___ RECORDS FOR THIS TASK

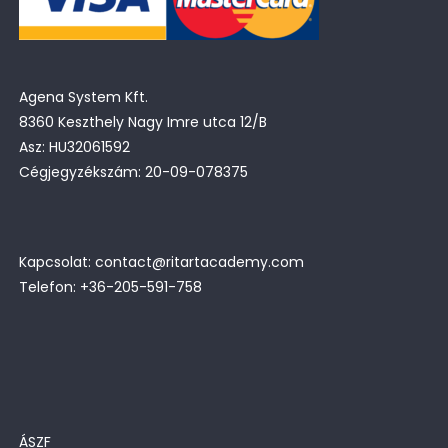
Agena System Kft.
8360 Keszthely Nagy Imre utca 12/B
Asz: HU32061592
Cégjegyzékszám: 20-09-078375
Kapcsolat: contact@ritartacademy.com
Telefon: +36-205-591-758
ÁSZF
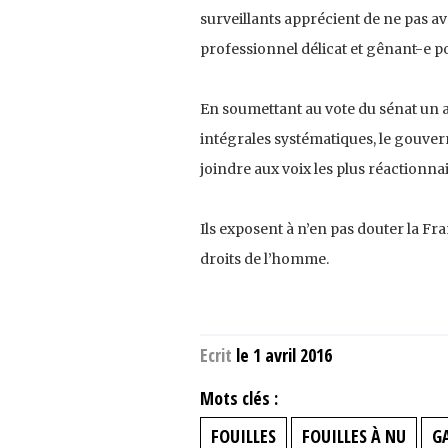
surveillants apprécient de ne pas av
professionnel délicat et gênant-e p
En soumettant au vote du sénat un 
intégrales systématiques, le gouverne
joindre aux voix les plus réactionn
Ils exposent à n’en pas douter la 
droits de l’homme.
Ecrit
le 1 avril 2016
Mots clés :
FOUILLES
FOUILLES À NU
G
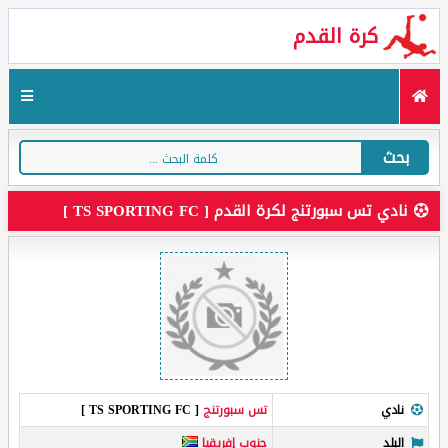
كرة القدم
بحث
نادي تس سبورتنج لكرة القدم [ TS SPORTING FC ]
نادي
تس سبورتنج
[ TS SPORTING FC ]
البلد
جنوب إفريقيا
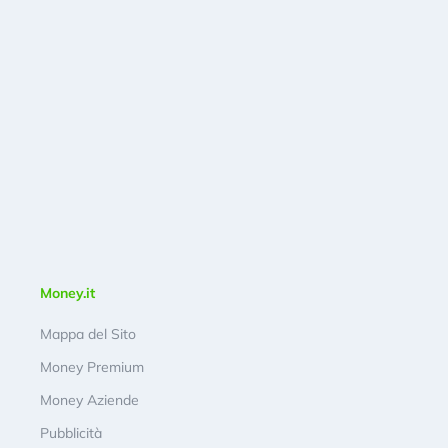
Money.it
Mappa del Sito
Money Premium
Money Aziende
Pubblicità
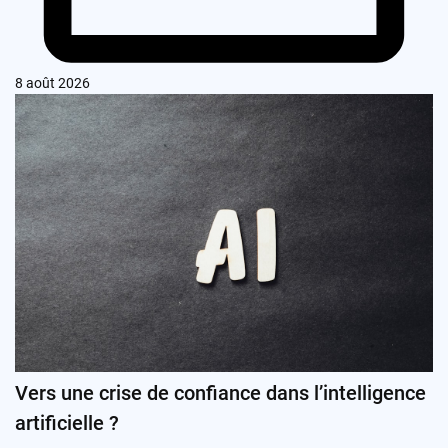
8 août 2026
Vers une crise de confiance dans l’intelligence
artificielle ?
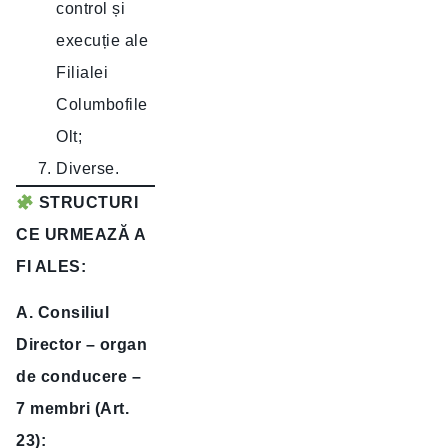
control și
execuție ale
Filialei
Columbofile
Olt;
Diverse.
STRUCTURI
CE URMEAZĂ A
FI ALES:
A. Consiliul
Director – organ
de conducere –
7 membri (Art.
23):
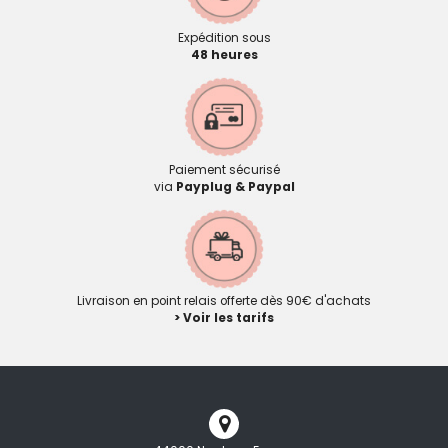
Expédition sous
48 heures
Paiement sécurisé
via
Payplug & Paypal
Livraison en point relais offerte dès 90€ d'achats
> Voir les tarifs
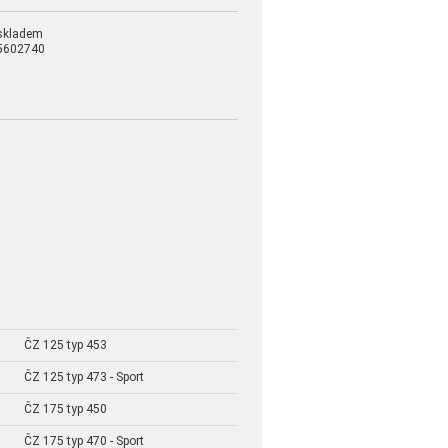
skladem
5602740
ČZ 125 typ 453
ČZ 125 typ 473 - Sport
ČZ 175 typ 450
ČZ 175 typ 470 - Sport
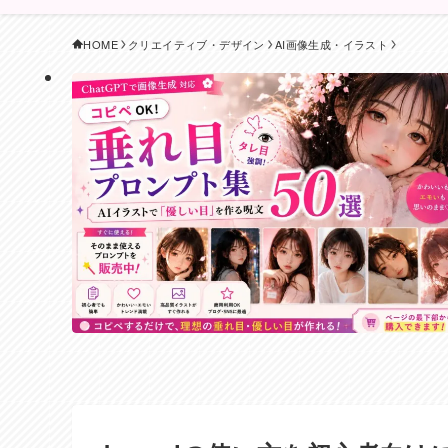
HOME
クリエイティブ・デザイン
AI画像生成・イラスト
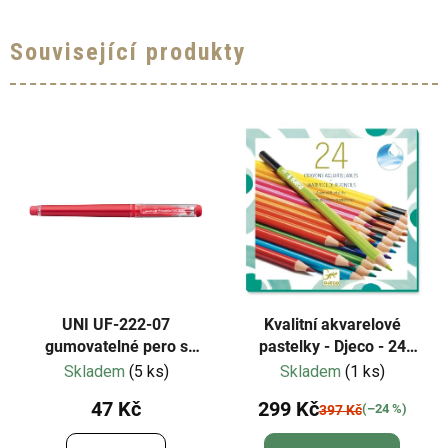
Související produkty
UNI UF-222-07
Kvalitní akvarelové
gumovatelné pero s
pastelky - Djeco - 24
víčkem
barev
Skladem
(5 ks)
Skladem
(1 ks)
47 Kč
299 Kč
(–24 %)
397 Kč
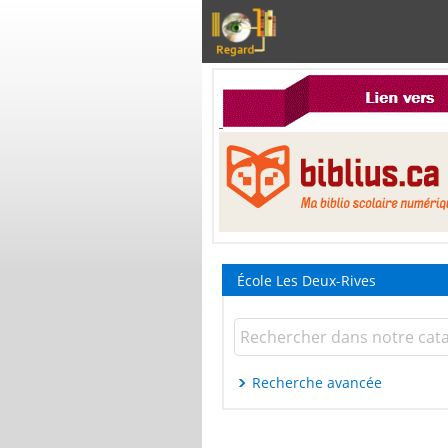
École Les Deux-Rives
Recherche avancée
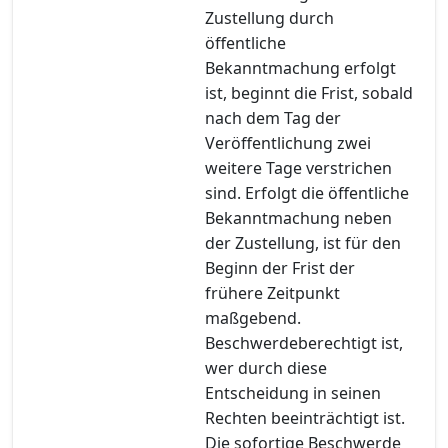
Zustellung durch
öffentliche
Bekanntmachung erfolgt
ist, beginnt die Frist, sobald
nach dem Tag der
Veröffentlichung zwei
weitere Tage verstrichen
sind. Erfolgt die öffentliche
Bekanntmachung neben
der Zustellung, ist für den
Beginn der Frist der
frühere Zeitpunkt
maßgebend.
Beschwerdeberechtigt ist,
wer durch diese
Entscheidung in seinen
Rechten beeinträchtigt ist.
Die sofortige Beschwerde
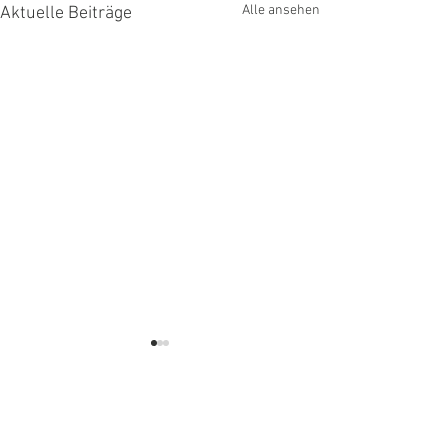
Alle ansehen
Aktuelle Beiträge
SUPERSONIC
Kommentare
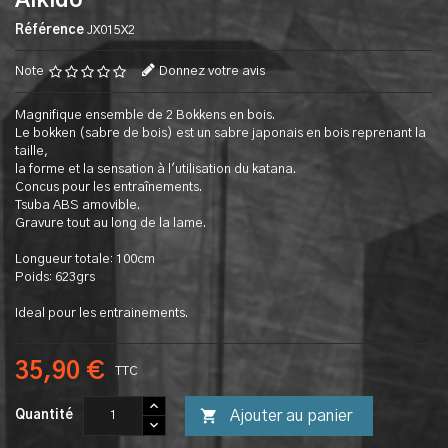
Aikido
Référence
JX015X2
Note
Donnez votre avis
Magnifique ensemble de 2 Bokkens en bois.
Le bokken (sabre de bois) est un sabre japonais en bois reprenant la
taille,
la forme et la sensation à l'utilisation du katana.
Concus pour les entraînements.
Tsuba ABS amovible.
Gravure tout au long de la lame.
Longueur totale: 100cm
Poids: 623grs
Ideal pour les entrainements.
35,90 €
TTC

Ajouter au panier
Quantité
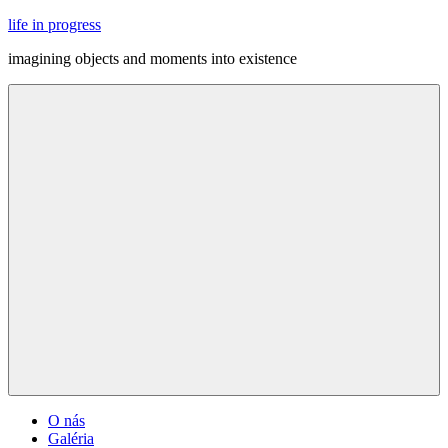
Skip
life in progress
to
imagining objects and moments into existence
content
Menu
O nás
Galéria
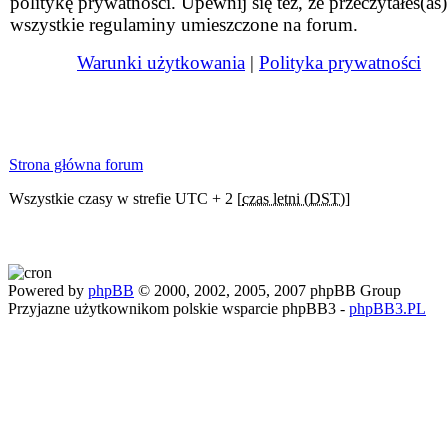
politykę prywatności. Upewnij się też, że przeczytałeś(aś)
wszystkie regulaminy umieszczone na forum.
Warunki użytkowania
|
Polityka prywatności
Strona główna forum
Wszystkie czasy w strefie UTC + 2 [
czas letni (DST)
]
Powered by
phpBB
© 2000, 2002, 2005, 2007 phpBB Group
Przyjazne użytkownikom polskie wsparcie phpBB3 -
phpBB3.PL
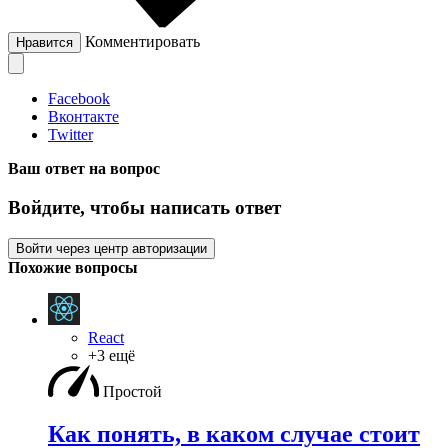
Комментировать
Нравится
Facebook
Вконтакте
Twitter
Ваш ответ на вопрос
Войдите, чтобы написать ответ
Войти через центр авторизации
Похожие вопросы
React
+3 ещё
Простой
Как понять, в каком случае стоит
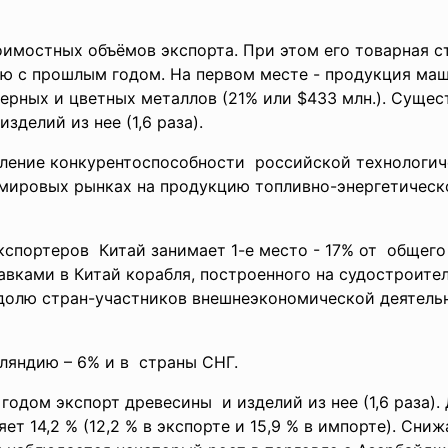
оимостных объёмов экспорта. При этом его товарная ст
ю с прошлым годом. На первом месте - продукция ма
 черных и цветных металлов (21% или $433 млн.). Суще
изделий из нее (1,6 раза).
ление конкурентоспособности российской технологич
а мировых рынках на продукцию топливно-энергетическ
спортеров Китай занимает 1-е место - 17% от общего
тавками в Китай корабля, построенного на судостроите
 долю стран-участников внешнеэкономической деятель
ляндию – 6% и в страны СНГ.
 годом экспорт
древесины и изделий из нее (1,6 раза)
т 14,2 % (12,2 % в экспорте и 15,9 % в импорте). Сни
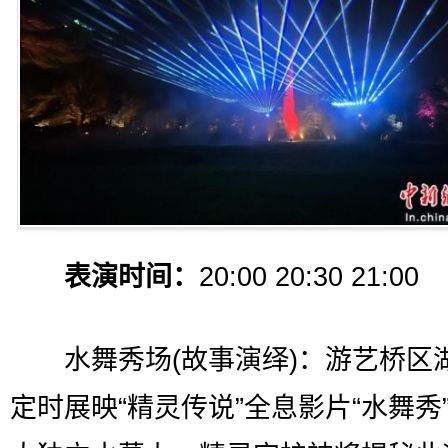
表演时间：
20:00 20:30 21:00
水舞秀场(故事演绎)：游艺桥区
定时展映“精灵传说”全息影片“水舞秀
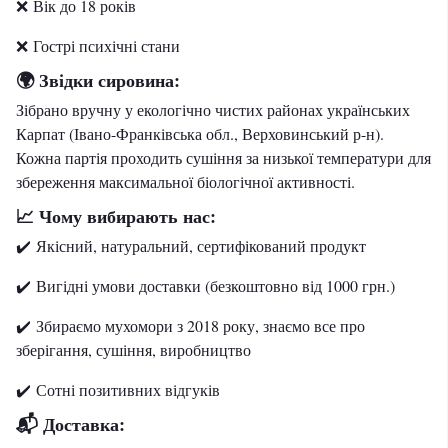
❌ Вік до 18 років
❌ Гострі психічні стани
Звідки сировина:
🌍
Зібрано вручну у екологічно чистих районах українських
Карпат (Івано-Франківська обл., Верховинський р-н).
Кожна партія проходить сушіння за низької температури для
збереження максимальної біологічної активності.
Чому вибирають нас:
📈
✔️ Якісний, натуральний, сертифікований продукт
✔️ Вигідні умови доставки (безкоштовно від 1000 грн.)
✔️ Збираємо мухомори з 2018 року, знаємо все про
зберігання, сушіння, виробництво
✔️
Сотні позитивних відгуків
📬 Доставка:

______

Reproduce the listing exactly. The pictures are to be omitted.

Agena System Kft.
8360 Keszthely Nagy Imre utca 12/B
Asz: HU32061592
Cégjegyzékszám: 20-09-078375
Kapcsolat: contact@ritartacademy.com
Telefon: +36-205-591-758
ÁSZF
surveillants apprécient de ne pas av
professionnel délicat et gênant-e p
En soumettant au vote du sénat un 
intégrales systématiques, le gouverne
joindre aux voix les plus réactionn
Ils exposent à n’en pas douter la 
droits de l’homme.
Ecrit
le 1 avril 2016
Mots clés :
FOUILLES
FOUILLES À NU
G
كرة القدم
بحث
نادي تس سبورتنج لكرة القدم [ TS SPORTING FC ]
نادي
تس سبورتنج
[ TS SPORTING FC ]
البلد
جنوب إفريقيا
Money.it
Mappa del Sito
Money Premium
Money Aziende
Pubblicità
8 août 2026
Vers une crise de confiance dans l’intelligence
artificielle ?
control și
execuție ale
Filialei
Columbofile
Olt;
Diverse.
STRUCTURI
CE URMEAZĂ A
FI ALES:
A. Consiliul
Director – organ
de conducere –
7 membri (Art.
23):
Expédition sous
48 heures
Paiement sécurisé
via
Payplug & Paypal
Livraison en point relais offerte dès 90€ d'achats
> Voir les tarifs
skladem
5602740
ČZ 125 typ 453
ČZ 125 typ 473 - Sport
ČZ 175 typ 450
ČZ 175 typ 470 - Sport
HOME
クリエイティブ・デザイン
AI画像生成・イラスト
Související produkty
UNI UF-222-07
Kvalitní akvarelové
gumovatelné pero s
pastelky - Djeco - 24
víčkem
barev
Skladem
(5 ks)
Skladem
(1 ks)
47 Kč
299 Kč
(–24 %)
397 Kč
École Les Deux-Rives
Recherche avancée
Zustellung durch
öffentliche
Bekanntmachung erfolgt
ist, beginnt die Frist, sobald
nach dem Tag der
Veröffentlichung zwei
weitere Tage verstrichen
sind. Erfolgt die öffentliche
Bekanntmachung neben
der Zustellung, ist für den
Beginn der Frist der
frühere Zeitpunkt
maßgebend.
Beschwerdeberechtigt ist,
wer durch diese
Entscheidung in seinen
Rechten beeinträchtigt ist.
Die sofortige Beschwerde
Alle ansehen
Aktuelle Beiträge
SUPERSONIC
Kommentare
Aikido
Référence
JX015X2
Note
Donnez votre avis
Magnifique ensemble de 2 Bokkens en bois.
Le bokken (sabre de bois) est un sabre japonais en bois reprenant la
taille,
la forme et la sensation à l'utilisation du katana.
Concus pour les entraînements.
Tsuba ABS amovible.
Gravure tout au long de la lame.
Longueur totale: 100cm
Poids: 623grs
Ideal pour les entrainements.
35,90 €
TTC

Ajouter au panier
Quantité
Skip
life in progress
to
imagining objects and moments into existence
content
Menu
O nás
Galéria
politykę prywatności. Upewnij się też, że przeczytałeś(aś)
wszystkie regulaminy umieszczone na forum.
Warunki użytkowania
|
Polityka prywatności
Strona główna forum
Wszystkie czasy w strefie UTC + 2 [
czas letni (DST)
]
Powered by
phpBB
© 2000, 2002, 2005, 2007 phpBB Group
Przyjazne użytkownikom polskie wsparcie phpBB3 -
phpBB3.PL
Комментировать
Нравится
Facebook
Вконтакте
Twitter
Ваш ответ на вопрос
Войдите, чтобы написать ответ
Войти через центр авторизации
Похожие вопросы
React
+3 ещё
Простой
Как понять, в каком случае стоит
оимостных объёмов экспорта. При этом его товарная ст
ю с прошлым годом. На первом месте - продукция ма
 черных и цветных металлов (21% или $433 млн.). Суще
изделий из нее (1,6 раза).
ление конкурентоспособности российской технологич
а мировых рынках на продукцию топливно-энергетическ
спортеров Китай занимает 1-е место - 17% от общего
тавками в Китай корабля, построенного на судостроите
 долю стран-участников внешнеэкономической деятель
ляндию – 6% и в страны СНГ.
 годом экспорт
древесины и изделий из нее (1,6 раза)
т 14,2 % (12,2 % в экспорте и 15,9 % в импорте). Сни
表演时间：
20:00 20:30 21:00
水舞秀场(故事演绎)：游艺桥区
定时展映“精灵传说”全息影片“水舞秀
❌ Вік до 18 років
❌ Гострі психічні стани
Звідки сировина:
🌍
Зібрано вручну у екологічно чистих районах українських
Карпат (Івано-Франківська обл., Верховинський р-н).
Кожна партія проходить сушіння за низької температури для
збереження максимальної біологічної активності.
Чому вибирають нас:
📈
✔️ Якісний, натуральний, сертифікований продукт
✔️ Вигідні умови доставки (безкоштовно від 1000 грн.)
✔️ Збираємо мухомори з 2018 року, знаємо все про
зберігання, сушіння, виробництво
✔️
Сотні позитивних відгуків
📬 Доставка:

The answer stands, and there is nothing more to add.